The traditional data processors are unable to process this data of this size. But, the unique feature of Big-Data analytic tools is that they can “mine” such huge data. This helps to address the problems of the business in ways other than normal. This was not possible with traditional data processing software.
History of Big-Data
Some services like Hadoop and NoSQL became popular within the same period. They use it for storing and analysing big datasets which handled the volume of data. The Advent of IoT on the horizon add an another axis to the volume of data. IoT provided services for networking more devices and objects to the Internet. This called for new techniques to handle ever-rising data volumes.
Three V’s of Big-Data explained
Variety: This refers to different types of data, which we encounter in the digitised world. Earlier data was available in an arranged relational database format. But, this handles the new types of unstructured data types in a different format. Some of the data such as text, video and audio is unstructured data. These need more preprocessing.
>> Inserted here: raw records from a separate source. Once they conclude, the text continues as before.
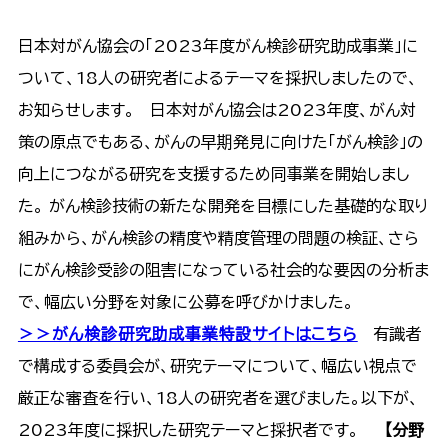
日本対がん協会の「2023年度がん検診研究助成事業」に
ついて、18人の研究者によるテーマを採択しましたので、
お知らせします。 日本対がん協会は2023年度、がん対
策の原点でもある、がんの早期発見に向けた「がん検診」の
向上につながる研究を支援するため同事業を開始しまし
た。 がん検診技術の新たな開発を目標にした基礎的な取り
組みから、がん検診の精度や精度管理の問題の検証、さら
にがん検診受診の阻害になっている社会的な要因の分析ま
で、幅広い分野を対象に公募を呼びかけました。
＞＞がん検診研究助成事業特設サイトはこちら
有識者
で構成する委員会が、研究テーマについて、幅広い視点で
厳正な審査を行い、18人の研究者を選びました。以下が、
2023年度に採択した研究テーマと採択者です。
【分野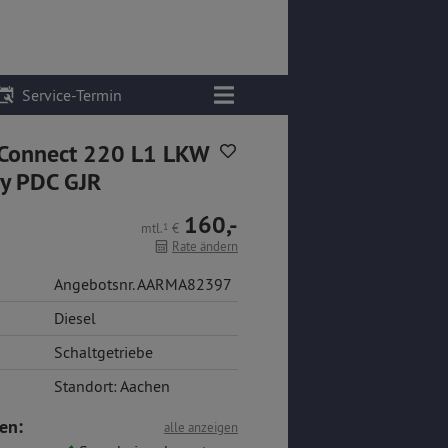
Service-Termin
t Connect 220 L1 LKW
ay PDC GJR
160,-
mtl.
1
€
Rate ändern
Angebotsnr. AARMA82397
Diesel
Schaltgetriebe
Standort: Aachen
en:
alle anzeigen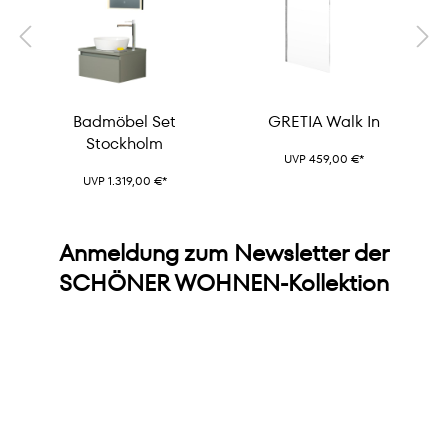
Badmöbel Set
GRETIA Walk In
Stockholm
UVP 459,00 €*
UVP 1.319,00 €*
Anmeldung zum Newsletter der
SCHÖNER WOHNEN-Kollektion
This is more to test, check and derive meaning.
Some Use cases of Big-Data
It helps a host of business activities from customer feedback to optimisation of several key factors. Some of the popular use cases are:
Product Mix Optimisation
Many companies use Data analytics for anticipation of customer demand. They use them to identify demand for their different products earlier than actual. This help them to optimise their product mix and thus their profit margins.
It is impossible to predict machine failure only by analysing structured data. Some of the key values are machine age and running hours. That is because, the causes of machine failure are also embedded in various factors. These range from sensor data, temperature to energy consumption. Using these factors , it is possible to take up preventive maintenance. And, thereby save on reduced down time and spares costs.
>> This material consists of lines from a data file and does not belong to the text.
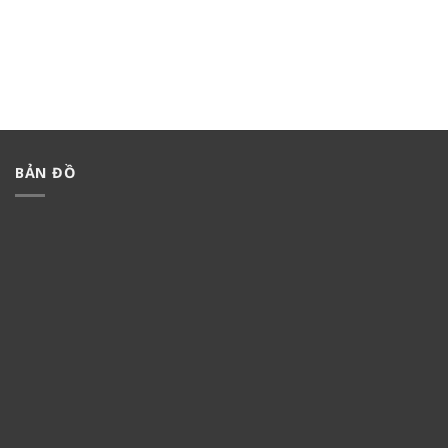
BẢN ĐỒ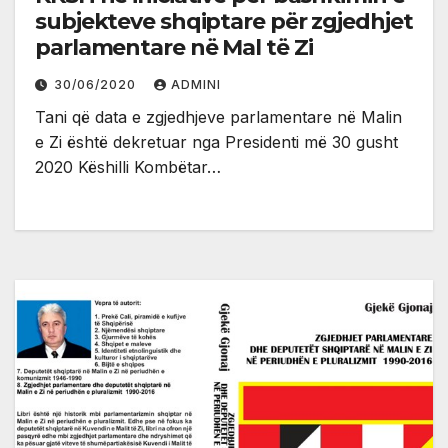
subjekteve shqiptare për zgjedhjet
parlamentare në Mal të Zi
30/06/2020
ADMINI
Tani që data e zgjedhjeve parlamentare në Malin
e Zi është dekretuar nga Presidenti më 30 gusht
2020 Këshilli Kombëtar…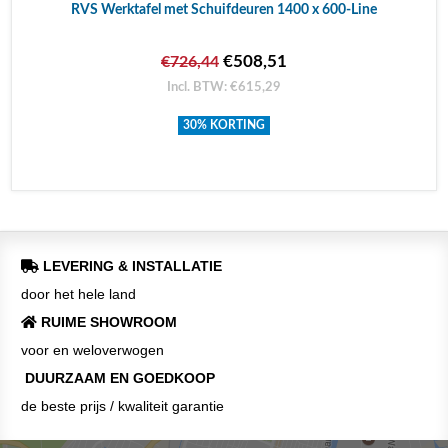
RVS Werktafel met Schuifdeuren 1400 x 600-Line
€508,51
€726,44
Incl. BTW: €615,29
30% KORTING
LEVERING & INSTALLATIE
door het hele land
RUIME SHOWROOM
voor en weloverwogen
DUURZAAM EN GOEDKOOP
de beste prijs / kwaliteit garantie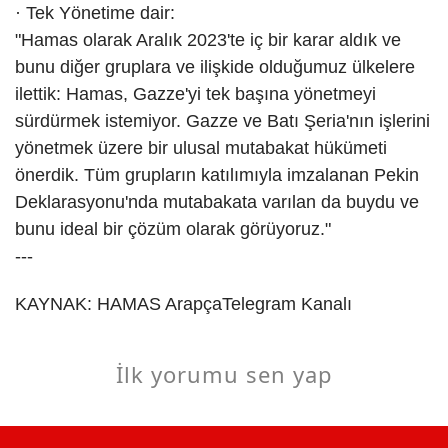
· Tek Yönetime dair:
"Hamas olarak Aralık 2023'te iç bir karar aldık ve
bunu diğer gruplara ve ilişkide olduğumuz ülkelere
ilettik: Hamas, Gazze'yi tek başına yönetmeyi
sürdürmek istemiyor. Gazze ve Batı Şeria'nın işlerini
yönetmek üzere bir ulusal mutabakat hükümeti
önerdik. Tüm grupların katılımıyla imzalanan Pekin
Deklarasyonu'nda mutabakata varılan da buydu ve
bunu ideal bir çözüm olarak görüyoruz."
---
KAYNAK:
HAMAS ArapçaTelegram Kanalı
İlk yorumu sen yap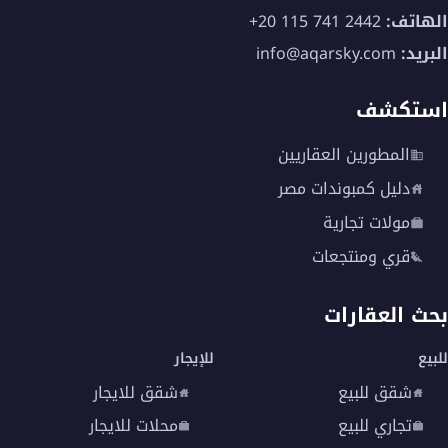
الهاتف:
+20 115 741 2442
البريد:
info@aqarsky.com
استكشف
المطورين العقاريين
دليل كمبوندات مصر
مولات تجارية
قري ومنتجعات
بحث العقارات
للبيع
للإيجار
شقق للبيع
شقق للايجار
تجاري للبيع
محلات للايجار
The customers nowadays engage with the businesses in many digital transactions. These include Social Media Networks. The resulting data generated can help pinpoint specific issues. One of the key examples is whether they enhance or degrade the customer experience. The knowledge thus gained helps to maximise the value offered to the customers.
The digital world has thrown new challenges on the front of fraud affecting business organisations. A business may be in high risk of fraud by even expert teams. Big Data analytics helps to detect patterns in the data indicating such frauds.